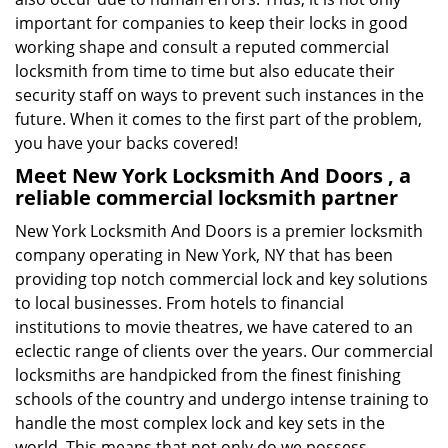
important for companies to keep their locks in good
working shape and consult a reputed commercial
locksmith from time to time but also educate their
security staff on ways to prevent such instances in the
future. When it comes to the first part of the problem,
you have your backs covered!
Meet New York Locksmith And Doors , a
reliable commercial locksmith partner
New York Locksmith And Doors is a premier locksmith
company operating in New York, NY that has been
providing top notch commercial lock and key solutions
to local businesses. From hotels to financial
institutions to movie theatres, we have catered to an
eclectic range of clients over the years. Our commercial
locksmiths are handpicked from the finest finishing
schools of the country and undergo intense training to
handle the most complex lock and key sets in the
world. This means that not only do we possess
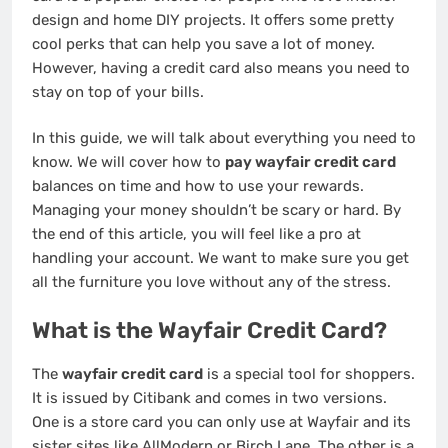
design and home DIY projects. It offers some pretty
cool perks that can help you save a lot of money.
However, having a credit card also means you need to
stay on top of your bills.
In this guide, we will talk about everything you need to
know. We will cover how to
pay wayfair credit card
balances on time and how to use your rewards.
Managing your money shouldn’t be scary or hard. By
the end of this article, you will feel like a pro at
handling your account. We want to make sure you get
all the furniture you love without any of the stress.
What is the Wayfair Credit Card?
The
wayfair credit card
is a special tool for shoppers.
It is issued by Citibank and comes in two versions.
One is a store card you can only use at Wayfair and its
sister sites like AllModern or Birch Lane. The other is a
**********
* [YOUR GOAL] Retype the entries above exactly. Stop after the line containing "One is a store", and omit the pictures.

* [ANSWER BELOW]
important for companies to keep their locks in good
working shape and consult a reputed commercial
locksmith from time to time but also educate their
security staff on ways to prevent such instances in the
future. When it comes to the first part of the problem,
you have your backs covered!
Meet New York Locksmith And Doors , a
reliable commercial locksmith partner
New York Locksmith And Doors is a premier locksmith
company operating in New York, NY that has been
providing top notch commercial lock and key solutions
to local businesses. From hotels to financial
institutions to movie theatres, we have catered to an
eclectic range of clients over the years. Our commercial
locksmiths are handpicked from the finest finishing
schools of the country and undergo intense training to
handle the most complex lock and key sets in the
world. This means that not only do we possess
design and home DIY projects. It offers some pretty
cool perks that can help you save a lot of money.
However, having a credit card also means you need to
stay on top of your bills.
In this guide, we will talk about everything you need to
know. We will cover how to
pay wayfair credit card
balances on time and how to use your rewards.
Managing your money shouldn’t be scary or hard. By
the end of this article, you will feel like a pro at
handling your account. We want to make sure you get
all the furniture you love without any of the stress.
What is the Wayfair Credit Card?
The
wayfair credit card
is a special tool for shoppers.
It is issued by Citibank and comes in two versions.
One is a store card you can only use at Wayfair and its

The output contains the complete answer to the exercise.